Любителям мелочей Гугль в помощь. Но алгоритм понятен. Поджог — взрыв — налет. Поджог — взрыв — налет. А в ответ облавы и высылки, высылки и облавы — и так месяц за месяцем, труп за трупом, вагон за вагоном. Однажды, правда, «кукурузник» подбили, то-то радости было в Мюнхене.
Но главным направлением «подпольно-конспиративной борьбы» на два года стала разработанная подпольными городскими теоретиками и принятая к исполнению лесными людьми программа «охоты на сексотов» — учителей, агрономов, зоотехников, железнодорожников, водителей трамваев, пожарных, почтальонов, сторожей. В общем, всех, кто не мент и не солдат, но явно работает на органы. Особо опасными считались «городские», приезжавшие в села что-то наладить, корову, скажем, вылечить или, упаси боже, трактор починить. И уж совсем страшное дело, если сексот оказывался не местным, а с востока. Особенно из Москвы, вроде геологов Нины Балашовой и Давида Рыбкина, изловленных в августе 1948 года под Коломыей и объявленных «самыми страшными агентами московского империализма». Таких убивали изысканно, нередко (особенно почему-то женщин) расчленяя заживо, — вопреки строгой инструкции Центра, предписывавшей «не проявляя жестокости, принародно вешать, прикрепив на грудь табличку с указанием вины». Впрочем, по ходу операции инструкции менялись, вскоре рекомендации уже требовали «в ходе ликвидации указанных лиц не жалеть ни взрослых членов их семей, ни детей, с которых рекомендуется начинать». Это, правда, относилось не к сексотам, а к «дезертирам», — тем, кто «вышел из леса» или отказался в лес уходить, а также к «подмоскаликам», пускавшим «врага» на постой или давших ему хотя бы кружку воды.

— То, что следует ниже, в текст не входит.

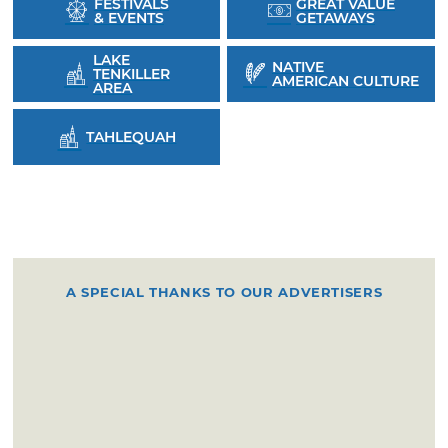
FESTIVALS
GREAT VALUE
& EVENTS
GETAWAYS
LAKE
NATIVE
TENKILLER
AMERICAN CULTURE
AREA
TAHLEQUAH
A SPECIAL THANKS TO OUR ADVERTISERS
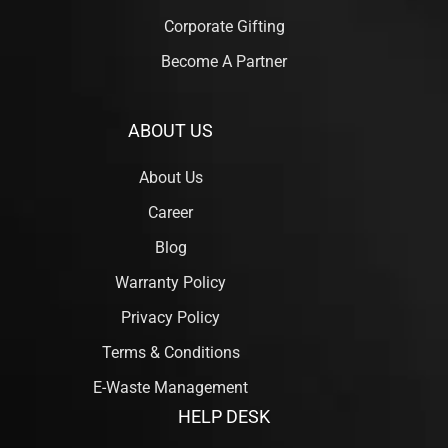
Corporate Gifting
Become A Partner
ABOUT US
About Us
Career
Blog
Warranty Policy
Privacy Policy
Terms & Conditions
E-Waste Management
HELP DESK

Не скажу, что такие методы — уже не столько даже демонстрация, сколько ритуал, — не действовали. Действовали, конечно. Люди боялись и не шалили. Но всему есть предел. После того как 21 июня 1948 года в конюшне Львовского университета обнаружилось множество отпиленных человеческих ног, а затем, по итогам следствия, 18 изуродованных трупов — 17 женских и один подростка, лесных людей начали попросту «сдавать», порой даже в родных селах, куда они приходили на отдых. В связи с этим очередная «Инструкции командирам отрядов», датированная 21 ноября 1948 года, настоятельно требовала «карая вражеских пособников, обращать внимание на возраст, казни проводить так, как принято в мире (список прилагается)… не следует также впредь отрезать головы сексотам». Кто-то из warlords это инструкцию даже принял к сведению. Но далеко не все.
Его борьба
Весна 1947 года нанесла очередной удар. Начатое Варшавой принудительное переселение украинского населения Западной Галиции и Подляшья в районы западнее Вислы и максимальное ужесточение пограничного режима вынудило остатки «Закерзонских» УПА и подполья ОУН с боями пробираться на Запад через Чехословакию. Кто-то из особо удачливых прорвался, примерно 100–120 душ из двух тысяч. Пленных поляки не брали.